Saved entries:
◇ ◇ ◇ ◇

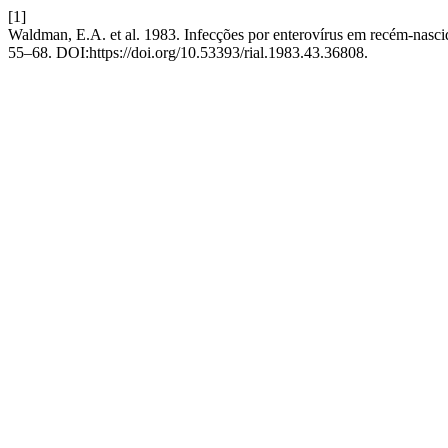
[1]
Waldman, E.A. et al. 1983. Infecções por enterovírus em recém-nasci
55–68. DOI:https://doi.org/10.53393/rial.1983.43.36808.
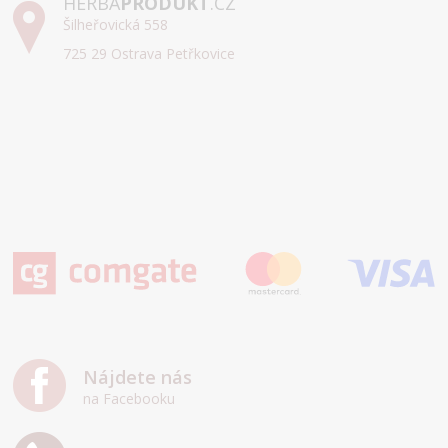
HERBA
PRODUKT
.CZ
Šilheřovická 558
725 29 Ostrava Petřkovice
Nájdete nás
na Facebooku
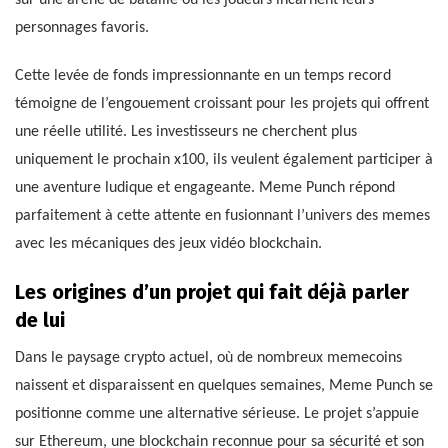
personnages favoris.
Cette levée de fonds impressionnante en un temps record
témoigne de l’engouement croissant pour les projets qui offrent
une réelle utilité. Les investisseurs ne cherchent plus
uniquement le prochain x100, ils veulent également participer à
une aventure ludique et engageante. Meme Punch répond
parfaitement à cette attente en fusionnant l’univers des memes
avec les mécaniques des jeux vidéo blockchain.
Les origines d’un projet qui fait déjà parler
de lui
Dans le paysage crypto actuel, où de nombreux memecoins
naissent et disparaissent en quelques semaines, Meme Punch se
positionne comme une alternative sérieuse. Le projet s’appuie
sur Ethereum, une blockchain reconnue pour sa sécurité et son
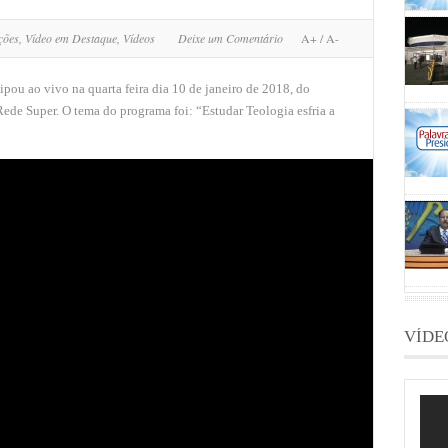
ções
,
Vídeo em Destaque
,
Vídeos
Deixe um Comentário
A+
/
A-
ipou ao vivo na quarta feira dia 10 de janeiro de 2018, do
ede Super. O tema do programa foi: “Estudar Teologia esfria a
VÍDE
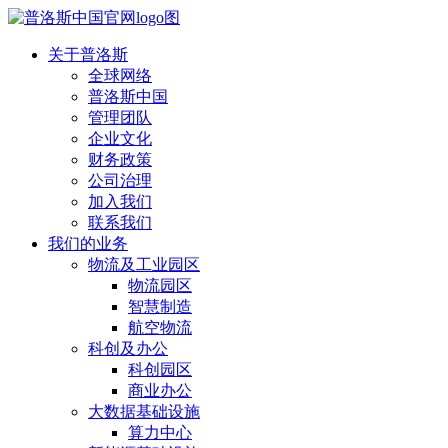
关于普洛斯
全球网络
普洛斯中国
管理团队
企业文化
财务政策
公司治理
加入我们
联系我们
我们的业务
物流及工业园区
物流园区
智慧制造
航空物流
科创及办公
科创园区
商业办公
大数据基础设施
算力中心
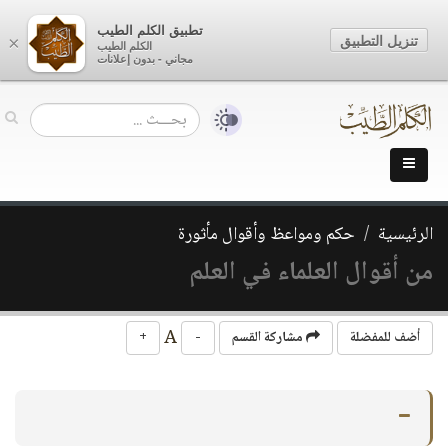
تطبيق الكلم الطيب
تنزيل التطبيق
×
الكلم الطيب
مجاني - بدون إعلانات
الرئيسية
حكم ومواعظ وأقوال مأثورة
من أقوال العلماء في العلم
A
أضف للمفضلة
مشاركة القسم
-
+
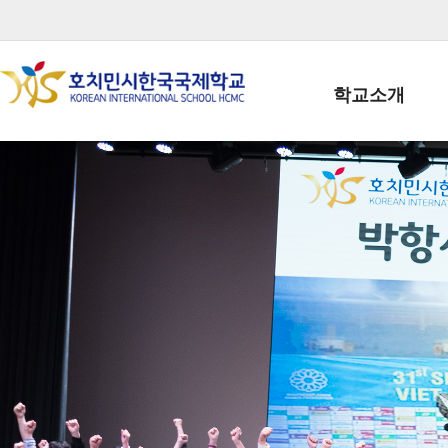
학교소개
학교장인사말
학생회장인사말
학교상징
학교연혁
학교 CI
교직원현황
학생현황
위치/전화
전경사진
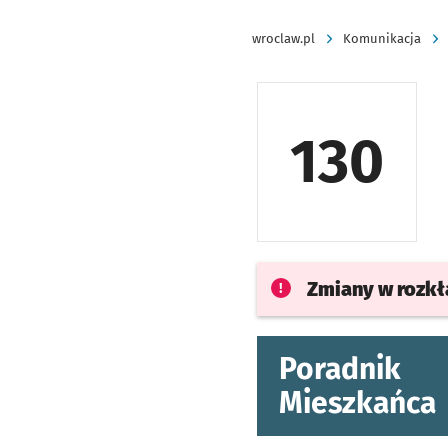
wroclaw.pl
Komunikacja
130
Zmiany w rozk
Poradnik
Mieszkańca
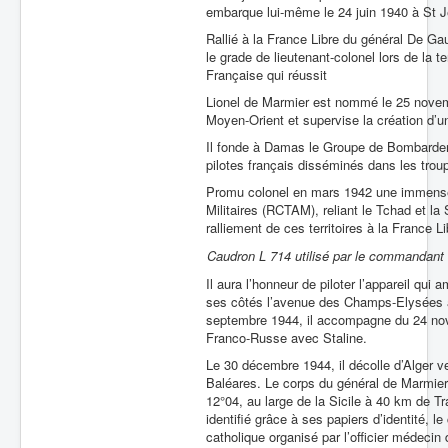
embarque lui-même le 24 juin 1940 à St Je
Rallié à la France Libre du général De Gaull
le grade de lieutenant-colonel lors de la t
Française qui réussit
Lionel de Marmier est nommé le 25 novem
Moyen-Orient et supervise la création d’u
Il fonde à Damas le Groupe de Bombardem
pilotes français disséminés dans les trou
Promu colonel en mars 1942 une immense t
Militaires (RCTAM), reliant le Tchad et la
ralliement de ces territoires à la France Li
Caudron L 714 utilisé par le commandant
Il aura l’honneur de piloter l’appareil qu
ses côtés l’avenue des Champs-Elysées à 
septembre 1944, il accompagne du 24 nov
Franco-Russe avec Staline.
Le 30 décembre 1944, il décolle d’Alger v
Baléares. Le corps du général de Marmier 
12°04, au large de la Sicile à 40 km de Tr
identifié grâce à ses papiers d’identité, l
catholique organisé par l’officier médecin 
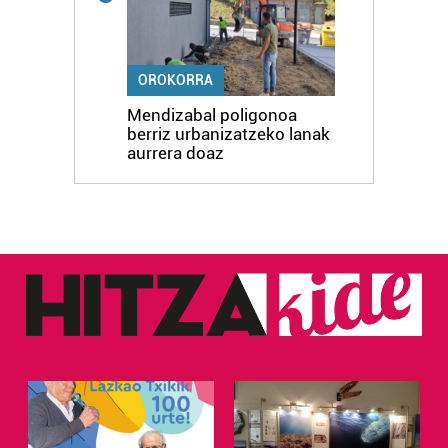
OROKORRA
Mendizabal poligonoa
berriz urbanizatzeko lanak
aurrera doaz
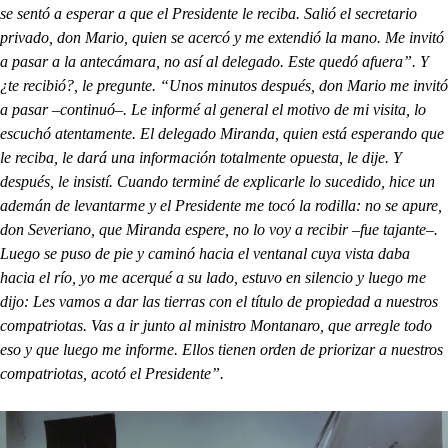
se sentó a esperar a que el Presidente le reciba. Salió el secretario
privado, don Mario, quien se acercó y me extendió la mano. Me invitó
a pasar a la antecámara, no así al delegado. Este quedó afuera”. Y
¿te recibió?, le pregunte. “Unos minutos después, don Mario me invitó
a pasar –continuó–. Le informé al general el motivo de mi visita, lo
escuchó atentamente. El delegado Miranda, quien está esperando que
le reciba, le dará una información totalmente opuesta, le dije. Y
después, le insistí. Cuando terminé de explicarle lo sucedido, hice un
ademán de levantarme y el Presidente me tocó la rodilla: no se apure,
don Severiano, que Miranda espere, no lo voy a recibir –fue tajante–.
Luego se puso de pie y caminó hacia el ventanal cuya vista daba
hacia el río, yo me acerqué a su lado, estuvo en silencio y luego me
dijo: Les vamos a dar las tierras con el título de propiedad a nuestros
compatriotas. Vas a ir junto al ministro Montanaro, que arregle todo
eso y que luego me informe. Ellos tienen orden de priorizar a nuestros
compatriotas, acotó el Presidente”.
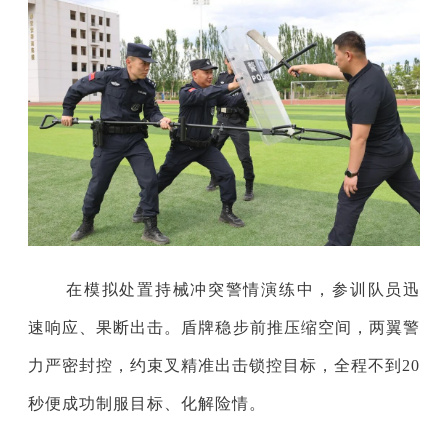
在模拟处置持械冲突警情演练中，参训队员迅
速响应、果断出击。盾牌稳步前推压缩空间，两翼警
力严密封控，约束叉精准出击锁控目标，全程不到20
秒便成功制服目标、化解险情。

◇ ◇ ◇ ◇

#### Activity
From first line to last, return the records verbatim without their pictures.

#### Answer space
[1]
Waldman, E.A. et al. 1983. Infecções por enterovírus em recém-nasci
55–68. DOI:https://doi.org/10.53393/rial.1983.43.36808.
HERBA
PRODUKT
.CZ
Šilheřovická 558
725 29 Ostrava Petřkovice
Nájdete nás
na Facebooku
personnages favoris.
Cette levée de fonds impressionnante en un temps record
témoigne de l’engouement croissant pour les projets qui offrent
une réelle utilité. Les investisseurs ne cherchent plus
uniquement le prochain x100, ils veulent également participer à
une aventure ludique et engageante. Meme Punch répond
parfaitement à cette attente en fusionnant l’univers des memes
avec les mécaniques des jeux vidéo blockchain.
Les origines d’un projet qui fait déjà parler
de lui
Dans le paysage crypto actuel, où de nombreux memecoins
naissent et disparaissent en quelques semaines, Meme Punch se
positionne comme une alternative sérieuse. Le projet s’appuie
sur Ethereum, une blockchain reconnue pour sa sécurité et son
ções
,
Vídeo em Destaque
,
Vídeos
Deixe um Comentário
A+
/
A-
ipou ao vivo na quarta feira dia 10 de janeiro de 2018, do
ede Super. O tema do programa foi: “Estudar Teologia esfria a
VÍDE
关于普洛斯
全球网络
普洛斯中国
管理团队
企业文化
财务政策
公司治理
加入我们
联系我们
我们的业务
物流及工业园区
物流园区
智慧制造
航空物流
科创及办公
科创园区
商业办公
大数据基础设施
算力中心
تطبيق الكلم الطيب
تنزيل التطبيق
×
الكلم الطيب
مجاني - بدون إعلانات
الرئيسية
حكم ومواعظ وأقوال مأثورة
من أقوال العلماء في العلم
A
أضف للمفضلة
مشاركة القسم
-
+
학교소개
학교장인사말
학생회장인사말
학교상징
학교연혁
학교 CI
교직원현황
학생현황
위치/전화
전경사진
wroclaw.pl
Komunikacja
130
Zmiany w rozk
Poradnik
Mieszkańca
embarque lui-même le 24 juin 1940 à St Je
Rallié à la France Libre du général De Gaull
le grade de lieutenant-colonel lors de la t
Française qui réussit
Lionel de Marmier est nommé le 25 novem
Moyen-Orient et supervise la création d’u
Il fonde à Damas le Groupe de Bombardem
pilotes français disséminés dans les trou
Promu colonel en mars 1942 une immense t
Militaires (RCTAM), reliant le Tchad et la
ralliement de ces territoires à la France Li
Caudron L 714 utilisé par le commandant
Il aura l’honneur de piloter l’appareil qu
ses côtés l’avenue des Champs-Elysées à 
septembre 1944, il accompagne du 24 nov
Franco-Russe avec Staline.
Le 30 décembre 1944, il décolle d’Alger v
Baléares. Le corps du général de Marmier 
12°04, au large de la Sicile à 40 km de Tr
identifié grâce à ses papiers d’identité, l
catholique organisé par l’officier médecin 
OROKORRA
Mendizabal poligonoa
berriz urbanizatzeko lanak
aurrera doaz
se sentó a esperar a que el Presidente le reciba. Salió el secretario
privado, don Mario, quien se acercó y me extendió la mano. Me invitó
a pasar a la antecámara, no así al delegado. Este quedó afuera”. Y
¿te recibió?, le pregunte. “Unos minutos después, don Mario me invitó
a pasar –continuó–. Le informé al general el motivo de mi visita, lo
escuchó atentamente. El delegado Miranda, quien está esperando que
le reciba, le dará una información totalmente opuesta, le dije. Y
después, le insistí. Cuando terminé de explicarle lo sucedido, hice un
ademán de levantarme y el Presidente me tocó la rodilla: no se apure,
don Severiano, que Miranda espere, no lo voy a recibir –fue tajante–.
Luego se puso de pie y caminó hacia el ventanal cuya vista daba
hacia el río, yo me acerqué a su lado, estuvo en silencio y luego me
dijo: Les vamos a dar las tierras con el título de propiedad a nuestros
compatriotas. Vas a ir junto al ministro Montanaro, que arregle todo
eso y que luego me informe. Ellos tienen orden de priorizar a nuestros
compatriotas, acotó el Presidente”.
在模拟处置持械冲突警情演练中，参训队员迅
速响应、果断出击。盾牌稳步前推压缩空间，两翼警
力严密封控，约束叉精准出击锁控目标，全程不到20
秒便成功制服目标、化解险情。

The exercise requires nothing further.